• INSTRUCTIONS FOR THE TASK: Where a line of the records holds the string "تخنیکي", copy that line.

-- Opening Marker --

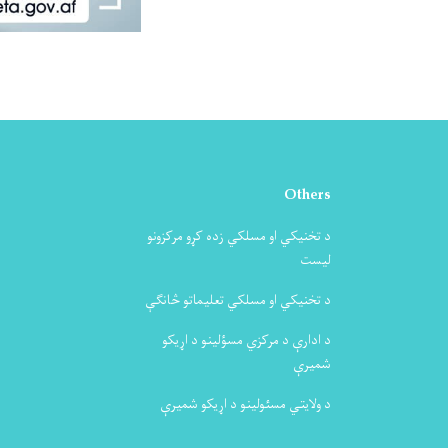
Others
د تخنیکي او مسلکي زده کړو مرکزونو
لیست
د تخنیکي او مسلکي تعلیماتو څانګې
د ادارې د مرکزي مسؤلینو د اړیکو
شمیرې
د ولایتي مسئولینو د اړیکو شمیرې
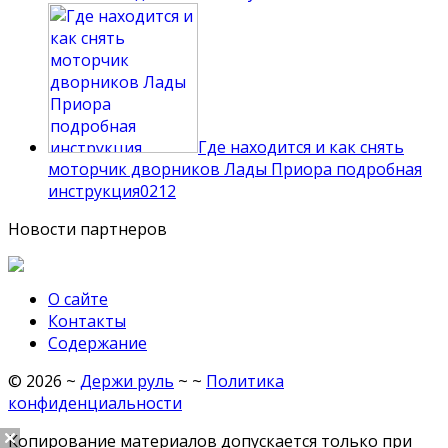
Где находится и как снять
моторчик дворников Лады Приора подробная
инструкция
0
212
Новости партнеров
О сайте
Контакты
Содержание
©
2026
~
Держи руль
~ ~
Политика
конфиденциальности
Копирование материалов допускается только при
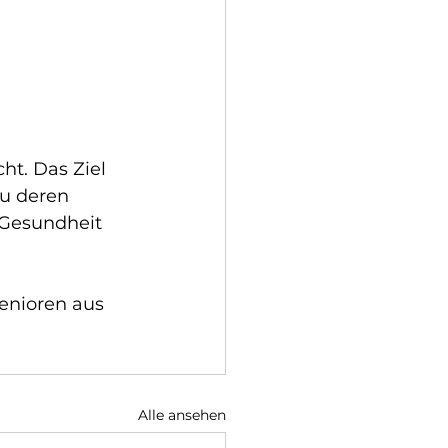
t. Das Ziel 
zu deren 
 Gesundheit 
enioren aus 
Alle ansehen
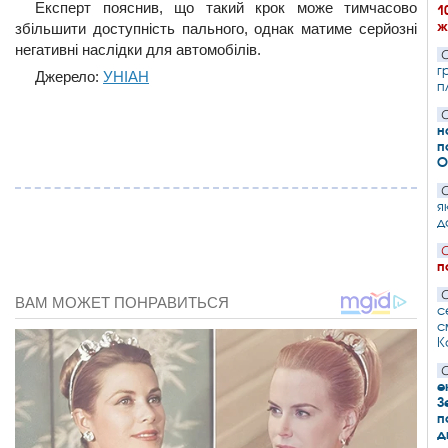
Експерт пояснив, що такий крок може тимчасово
1
ж
збільшити доступність пального, однак матиме серйозні
негативні наслідки для автомобілів.
С
г
Джерело:
УНІАН
п
С
н
п
О
С
я
д
С
п
С
с
с
К
С
е
З
п
д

-- Closing Marker --

• SOLUTION TO THIS EXERCISE:
د تخنیکي او مسلکي زده کړو مرکزونو
د تخنیکي او مسلکي تعلیماتو څانګې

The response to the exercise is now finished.